CONTender · Methodology
How the integrity score is computed
Updated: 6 June 2026
The integrity score (0–100) is deterministic and verifiable. Here is the exact formula from the server's code. A high score means a clean procedure; a low score flags risk.
What it measures
A composite score from 0 to 100 for a procedure. 100 means no risk factor detected in the available data; a low score means signals were detected (appeals, court suspensions or annulments, severe decisions).
The four factors and their weights
- Appeals — weight 0.25.
- Court suspensions — weight 0.30.
- Court reversals (annulments) — weight 0.20.
- Decision severity (decision_content) — weight 0.25.
Sub-scores (each clamped to 0–100)
- Appeals = 100 − (appeal count × 20)
- Court suspensions = 100 − (suspension count × 50)
- Court reversals = 100 − (reversal count × 50)
- Severe decisions = 100 − (severe-decision count × 25)
- "Severe" decisions = ProcedureCanceled, ProcedurePartiallyCanceled, RemedialMeasures, ComplaintUpheld, ComplaintPartiallyUpheld.

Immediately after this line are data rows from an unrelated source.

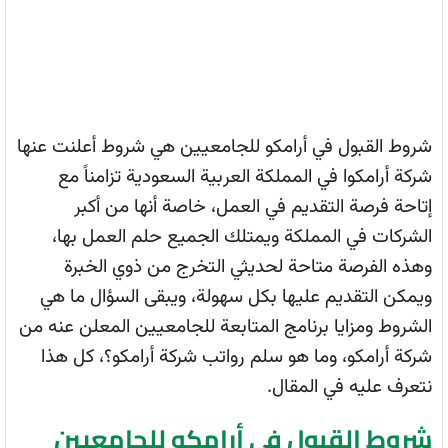
شروط القبول في أرامكو للجامعيين هي شروط أعلنت عنها
شركة أرامكوا في المملكة العربية السعودية تزامناً مع
إتاحة فرصة التقديم في العمل، خاصة أنها من أكبر
الشركات في المملكة ويمتلك الجميع حلم العمل بها،
وهذه الفرصة متاحة لحديثي التخرج من ذوي الخبرة
ويمكن التقديم عليها بكل سهولة، ويبقى السؤال ما هي
الشروط ومزايا برنامج المتابعة للجامعيين المعلن عنه من
شركة أرامكو، وما هو سلم رواتب شركة أرامكو؟، كل هذا
نتعرف عليه في المقال.
شروط القبول في أرامكو للجامعيين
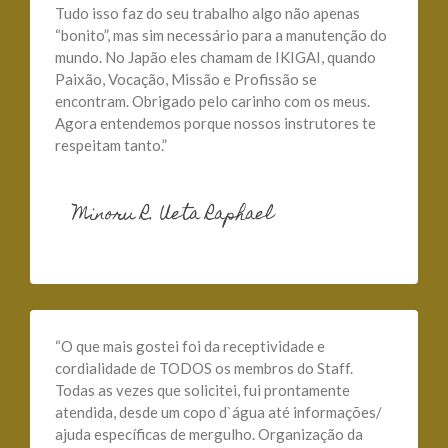
Tudo isso faz do seu trabalho algo não apenas
“bonito”, mas sim necessário para a manutenção do
mundo. No Japão eles chamam de IKIGAI, quando
Paixão, Vocação, Missão e Profissão se
encontram. Obrigado pelo carinho com os meus.
Agora entendemos porque nossos instrutores te
respeitam tanto.”
Minoru R. Ueta Raphael
“O que mais gostei foi da receptividade e
cordialidade de TODOS os membros do Staff.
Todas as vezes que solicitei, fui prontamente
atendida, desde um copo d`água até informações/
ajuda específicas de mergulho. Organização da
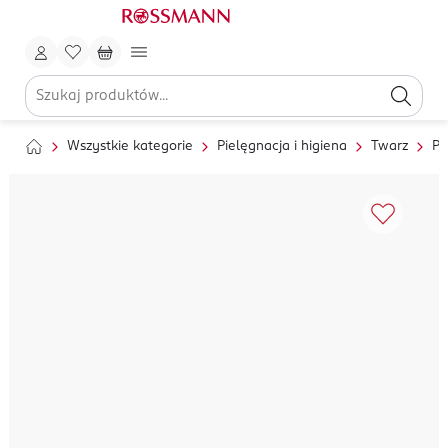
Wszystkie kategorie
Pielęgnacja i higiena
Twarz
Pi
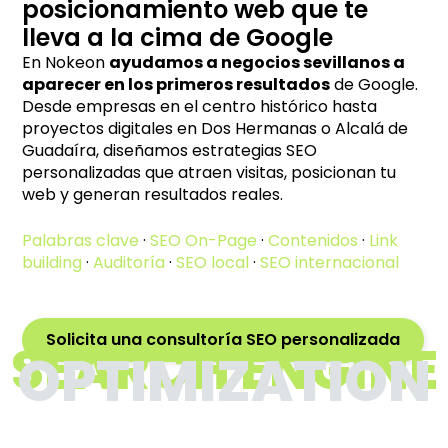
posicionamiento web que te
lleva a la cima de Google
En Nokeon
ayudamos a negocios sevillanos a
aparecer en los primeros resultados
de Google.
Desde empresas en el centro histórico hasta
proyectos digitales en Dos Hermanas o Alcalá de
Guadaíra, diseñamos estrategias SEO
personalizadas que atraen visitas, posicionan tu
web y generan resultados reales.
Palabras clave
·
SEO On-Page
·
Contenidos
·
Link
building
·
Auditoría
·
SEO local
·
SEO internacional
Solicita una consultoría SEO personalizada
SEARCH ENGINE
OPTIMIZATION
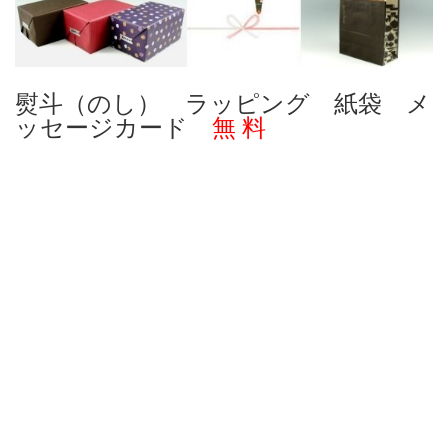
熨斗（のし） ラッピング 紙袋 メ
ッセージカード
無 料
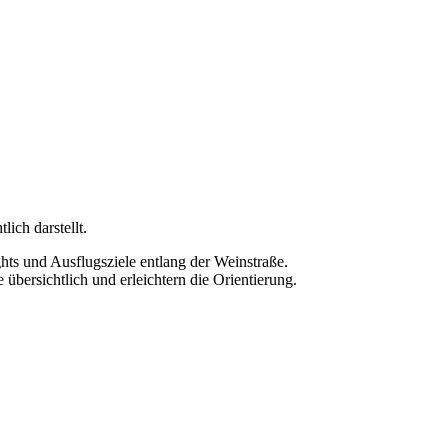
ich darstellt.
hts und Ausflugsziele entlang der Weinstraße.
 übersichtlich und erleichtern die Orientierung.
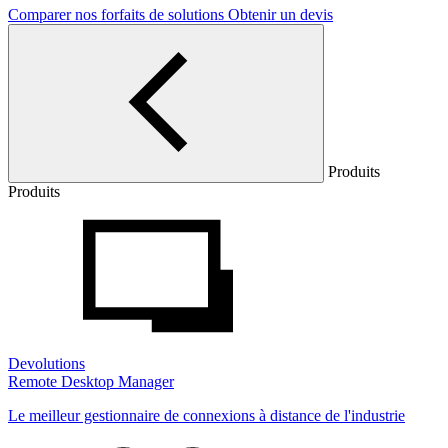
Comparer nos forfaits de solutions
Obtenir un devis
Produits
Produits
Devolutions
Remote Desktop Manager
Le meilleur gestionnaire de connexions à distance de l'industrie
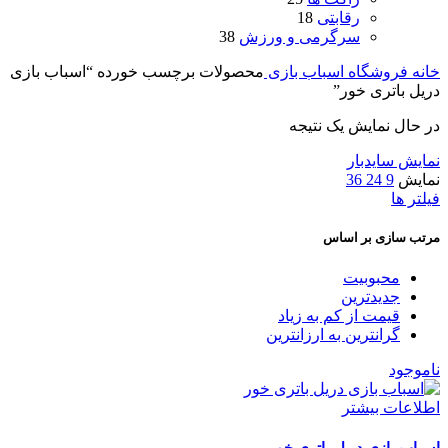
رقابتی
18
سرگرمی و ورزش
38
خانه
فروشگاه اسباب بازی
محصولات برچسب خورده “اسباب بازی
دریل باتری خور”
در حال نمایش یک نتیجه
نمایش سایدبار
نمایش
9
24
36
فیلتر ها
مرتب سازی بر اساس
محبوبیت
جدیدترین
قیمت از کم به زیاد
گرانترین به ارزانترین
ناموجود
اطلاعات بیشتر
اسباب بازی دریل باتری خور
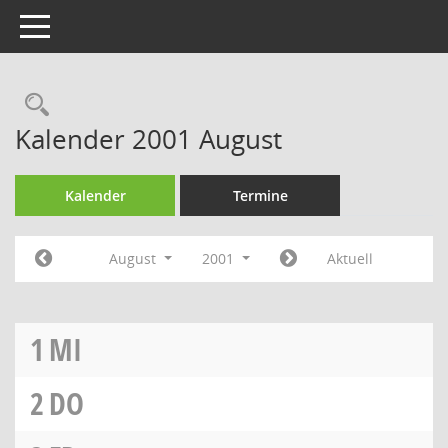
Toggle navigation
Rechercheauswahl
Kalender 2001 August
Kalender
Termine
August
2001
Aktuell
1
MI
2
DO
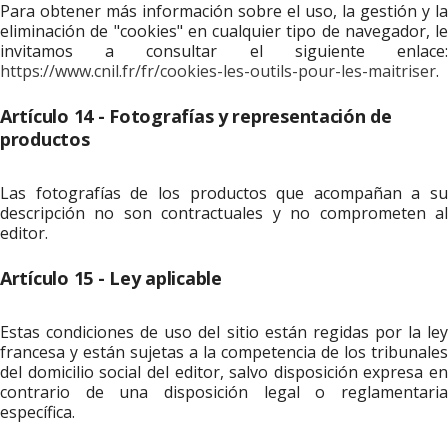
Para obtener más información sobre el uso, la gestión y la
eliminación de "cookies" en cualquier tipo de navegador, le
invitamos a consultar el siguiente enlace:
https://www.cnil.fr/fr/cookies-les-outils-pour-les-maitriser
.
Artículo 14 - Fotografías y representación de
productos
Las fotografías de los productos que acompañan a su
descripción no son contractuales y no comprometen al
editor.
Artículo 15 - Ley aplicable
Estas condiciones de uso del sitio están regidas por la ley
francesa y están sujetas a la competencia de los tribunales
del domicilio social del editor, salvo disposición expresa en
contrario de una disposición legal o reglamentaria
específica.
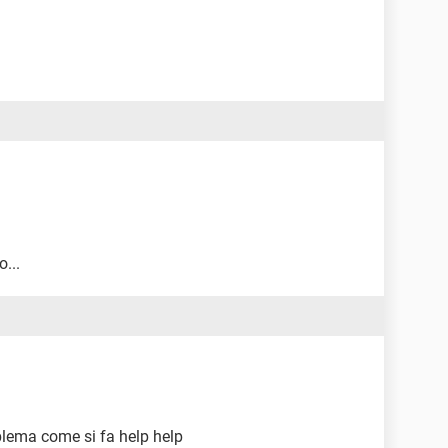
...
blema come si fa help help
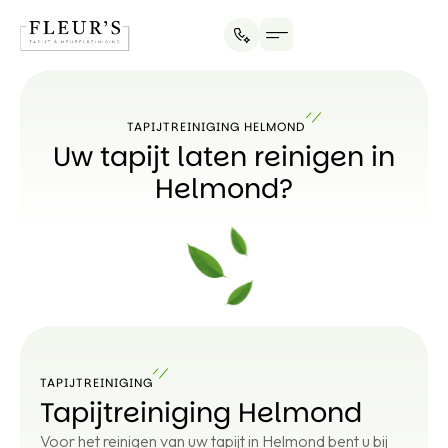
TAPIJTREINIGING HELMOND
Uw tapijt laten reinigen in
Helmond?
TAPIJTREINIGING
Tapijtreiniging Helmond
Voor het reinigen van uw tapijt in Helmond bent u bij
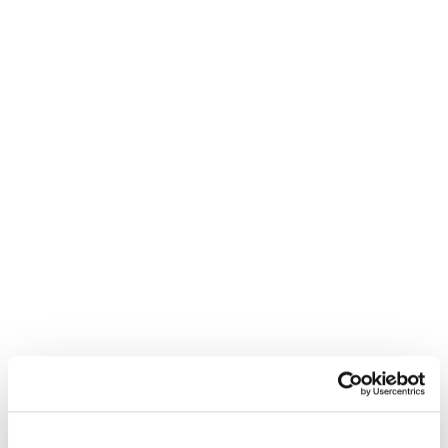
mij op
"
*
" geeft vereiste velden aan
Bedrijfsnaam
*
Postcode
*
Telefoon*
*
E-mail
*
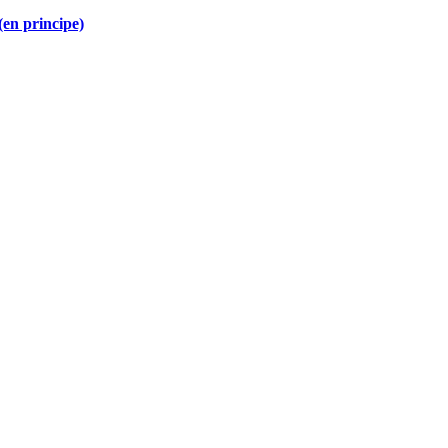
(en principe)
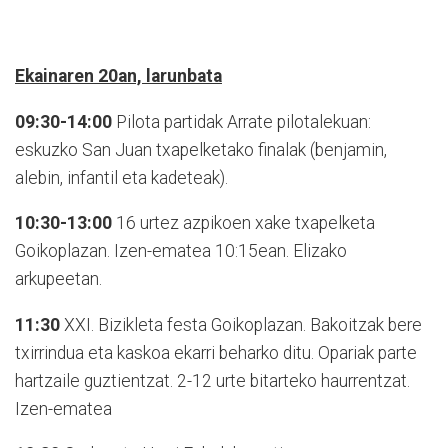
Ekainaren 20an, larunbata
09:30-14:00
Pilota partidak Arrate pilotalekuan:
eskuzko San Juan txapelketako finalak (benjamin,
alebin, infantil eta kadeteak).
10:30-13:00
16 urtez azpikoen xake txapelketa
Goikoplazan. Izen-ematea 10:15ean. Elizako
arkupeetan.
11:30
XXI. Bizikleta festa Goikoplazan. Bakoitzak bere
txirrindua eta kaskoa ekarri beharko ditu. Opariak parte
hartzaile guztientzat. 2-12 urte bitarteko haurrentzat.
Izen-ematea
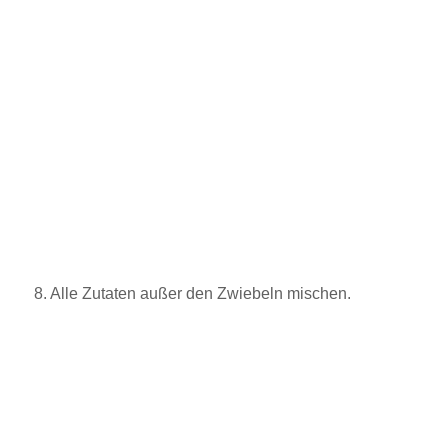
8. Alle Zutaten außer den Zwiebeln mischen.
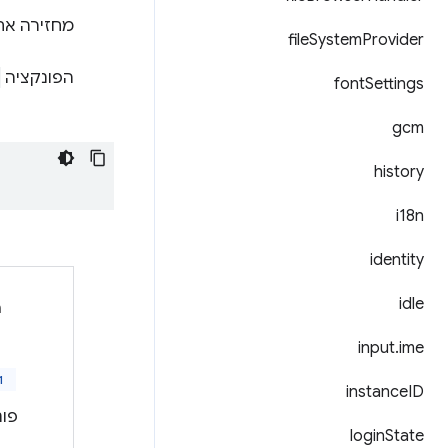
מחזירה את 
file
System
Provider
הפונקציה
font
Settings
gcm
history
i18n
identity
idle
ה
input
.
ime
1
instance
ID
פו
login
State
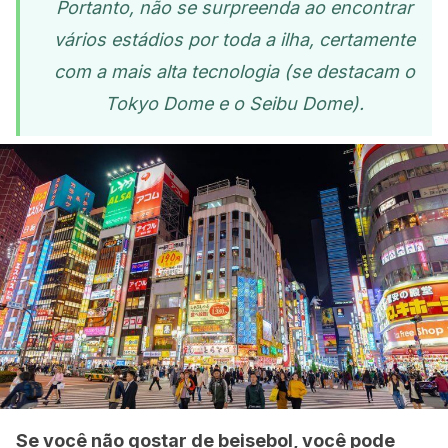
Portanto, não se surpreenda ao encontrar
vários estádios por toda a ilha, certamente
com a mais alta tecnologia (se destacam o
Tokyo Dome e o Seibu Dome).
Se você não gostar de beisebol, você pode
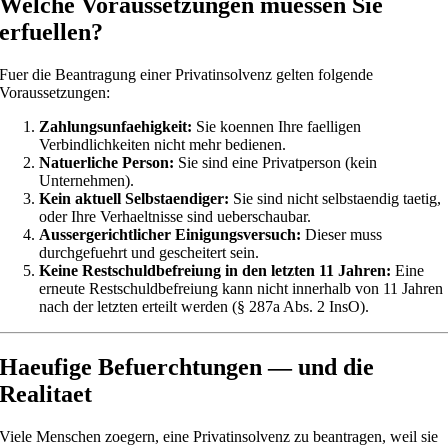
Welche Voraussetzungen muessen Sie
erfuellen?
Fuer die Beantragung einer Privatinsolvenz gelten folgende
Voraussetzungen:
Zahlungsunfaehigkeit:
Sie koennen Ihre faelligen
Verbindlichkeiten nicht mehr bedienen.
Natuerliche Person:
Sie sind eine Privatperson (kein
Unternehmen).
Kein aktuell Selbstaendiger:
Sie sind nicht selbstaendig taetig,
oder Ihre Verhaeltnisse sind ueberschaubar.
Aussergerichtlicher Einigungsversuch:
Dieser muss
durchgefuehrt und gescheitert sein.
Keine Restschuldbefreiung in den letzten 11 Jahren:
Eine
erneute Restschuldbefreiung kann nicht innerhalb von 11 Jahren
nach der letzten erteilt werden (§ 287a Abs. 2 InsO).
Haeufige Befuerchtungen — und die
Realitaet
Viele Menschen zoegern, eine Privatinsolvenz zu beantragen, weil sie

Aggregation and thresholds
Final score = the rounded sum of (sub-score × weight) across the four factors.
- ≥ 80 → clean (high)
- 50–79 → medium
- < 50 → risk (low)
- 100 = no risk detected.
Source and determinism
All four factors come exclusively from ANSC (appeals, decisions, court suspensions/annulments). MTender data provides context but does not enter the score. The computation is pure arithmetic: the same input always yields the same result, with no AI and no randomness.
Limitations (stated plainly)
- If the ANSC calls partially fail, the lists stay empty and the score tends toward 100 — with an error note in the result. Always read the notes.
- The score reflects only what exists in the ANSC data, not the intrinsic quality of the procedure.
- The app is in a testing phase; the methodology may evolve.